LE MEDIATEUR DU FASO  :   L’institution se fait connaître au Centre-Est

 

 

Faire connaître davantage « Le Médiateur du Faso ». C’était l’objectif que s’est fixé la première responsable de cette institution, Saran Sérémé/Séré, lors de son séjour dans la région du Centre-Est 

 

Le Médiateur du Faso, Saran Sérémé/Séré, était à Tenkodogo le 8 février 2018 et le 9 à Ouargaye pour  rencontrer les populations des provinces du Boulgou et du Koulpélogo dans le Centre-Est. Objectif : faire connaître davantage Le Médiateur du Faso. Le Médiateur du Faso a pour mission essentielle de défendre, de protéger les droits et les intérêts des citoyens contre les erreurs, les fautes, les négligences, les lenteurs ou les lourdeurs, les abus et tout dysfonctionnement de la puissance publique des structures administratives. Ces missions sont nobles mais à entendre, Saran Sérémé/Séré, son institution n’est pas très bien connue des populations et si elle l’est, elles n’y font pas souvent recours. « Nous œuvrons à ce que les citoyens sachent qu’il y a une institution qui peut porter leurs préoccupations de manière conciliante, non conflictuelle », a annoncé le Médiateur du Faso aux populations de Tenkodogo et de Ouargaye.  A ce titre, dira-t-elle, l’institution œuvre à unir les fils du Faso dans la paix, dans la cohésion sociale et dans l’unité nationale. Elle a expliqué que dans un Etat démocratique, tout citoyen a le devoir de défendre ses droits ; cependant, indique-t-elle, défendre ses droits passe par des voies républicaines.

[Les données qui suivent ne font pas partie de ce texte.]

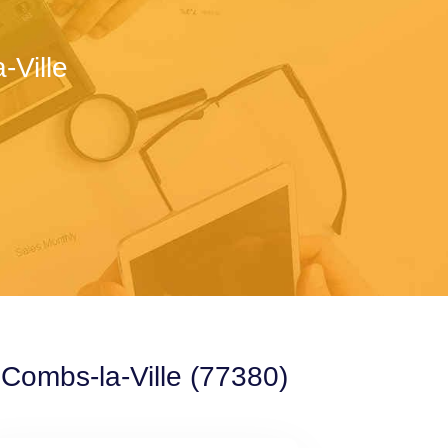
-Ville
 Combs-la-Ville (77380)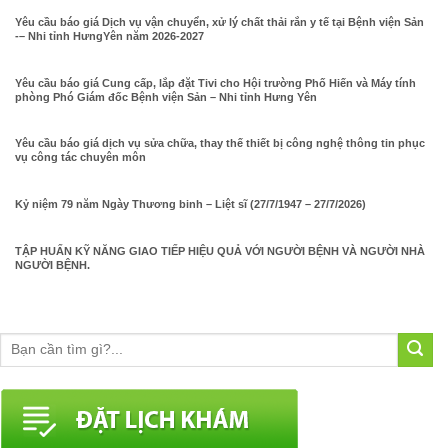
Yêu cầu báo giá Dịch vụ vận chuyển, xử lý chất thải rắn y tế tại Bệnh viện Sản
-– Nhi tỉnh HưngYên năm 2026-2027
Yêu cầu báo giá Cung cấp, lắp đặt Tivi cho Hội trường Phố Hiến và Máy tính
phòng Phó Giám đốc Bệnh viện Sản – Nhi tỉnh Hưng Yên
Yêu cầu báo giá dịch vụ sửa chữa, thay thế thiết bị công nghệ thông tin phục
vụ công tác chuyên môn
Kỷ niệm 79 năm Ngày Thương binh – Liệt sĩ (27/7/1947 – 27/7/2026)
TẬP HUẤN KỸ NĂNG GIAO TIẾP HIỆU QUẢ VỚI NGƯỜI BỆNH VÀ NGƯỜI NHÀ
NGƯỜI BỆNH.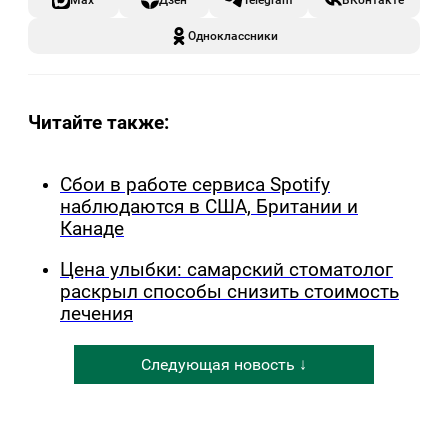
Одноклассники
Читайте также:
Сбои в работе сервиса Spotify
наблюдаются в США, Британии и
Канаде
Цена улыбки: самарский стоматолог
раскрыл способы снизить стоимость
лечения
Следующая новость ↓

Après avoir pris connaissance du statut de l’institution, de ses missions et des différentes voies de saisine, les populations de Tenkodogo et de Ouargaye ont soumis diverses préoccupations. Des cas concrets de litiges de terrain, de retards de plusieurs années de paiement de factures, de corrections de salaires ont été, entre autres, exposés. A Ouargaye plus précisément, il a été question de désenclavement, d’infrastructures et de ressources humaines dans l’administration. Pour ces différents problèmes, Le Médiateur du Faso compte jouer son rôle : les porter à la connaissance des autres institutions, des principaux décideurs, du Gouvernement et au besoin au Président du Faso. « Nous pourrons lui adresser une requête pour lui demander de tenir compte des droits de tout Burkinabè ; droit au mieux-être, au mieux vivre et de la réalisation de leurs désidérata », a relevé Saran Sérémé.